CanonicalTailwind
Canonicalizes Tailwind CSS utility classes in HEEx templates via
mix format.
Delegates to the tailwindcss CLI's canonicalize --stream
subcommand, which sorts classes, normalizes utilities to their
canonical form, and collapses duplicates. Powered by the same
Tailwind CSS engine as the
Prettier plugin.
- mr-4 custom-btn flex ml-[1rem] flex
+ custom-btn mx-4 flex
Unknown classes are preserved and sorted to the front.
Requirements
- Elixir ~> 1.18
- Phoenix LiveView ~> 1.1 (for
attribute_formatterssupport) - The
tailwindcssCLI >= 4.2.2 (first version withcanonicalize)

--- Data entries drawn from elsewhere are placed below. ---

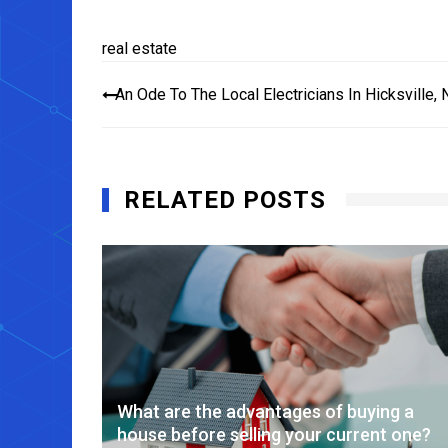
real estate
Post
An Ode To The Local Electricians In Hicksville, 
navigation
RELATED POSTS
 Estate
What are the advantages of buying a
house before selling your current one?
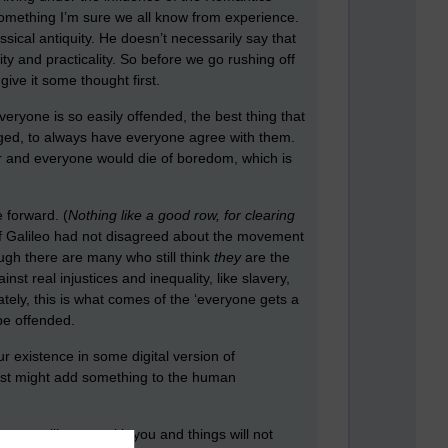
 something I’m sure we all know from experience.
ical antiquity. He doesn’t necessarily say that
ty and practicality. So before we go rushing off
ive it some thought first.
veryone is so easily offended, the best thing that
enged, to always have everyone agree with them.
ar and everyone would die of boredom, which is
 forward. (
Nothing like a good row, for clearing
If Galileo had not disagreed about the movement
ough there are many who still think
they
are the
t real injustices and inequality, like slavery,
ately, this is what comes of the ‘everyone gets a
be offended.
r existence in some digital version of
just might add something to the human
ryone will agree with you and things will not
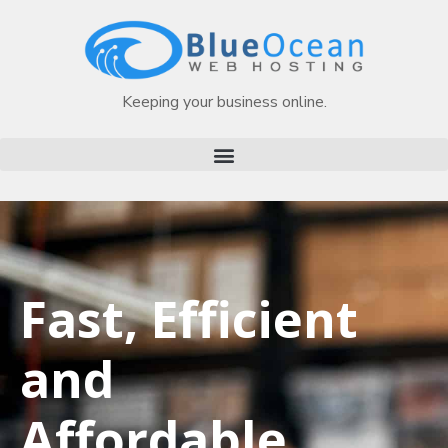
Keeping your business online.
Fast, Efficient
and
Affordable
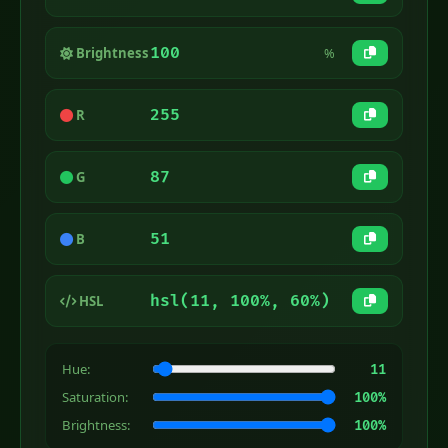
100
Brightness
%
255
R
87
G
51
B
hsl(11, 100%, 60%)
HSL
Hue:
11
Saturation:
100%
Brightness:
100%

The :tailwind package's default CLI version may lag this
requirement. If startup reports an older Tailwind version, set
config :tailwind, version: "4.2.2" (or newer) and run
mix tailwind.install.
Setup
Add canonical_tailwind to your dependencies:
# mix.exs
defp deps do
[
{:canonical_tailwind, "~> 0.3.0", only: [:dev, :test], runtime: false}
]
end
Then in .formatter.exs, add attribute_formatters alongside your
existing HEEx formatter plugin:
# .formatter.exs
[
plugins: [Phoenix.LiveView.HTMLFormatter],
attribute_formatters: %{class: CanonicalTailwind},
# ...
]
Now mix format automatically canonicalizes Tailwind classes in
class attributes, processing only files changed since its last run.
The ~TW sigil
The setup above canonicalizes class attributes in HEEx. Tailwind
classes also live in .ex code: helper functions, module attributes,
class-builder lists. A formatter can't safely canonicalize those on its
own: it can't tell a class string from any other string, and reordering
the words of a non-class string would corrupt it.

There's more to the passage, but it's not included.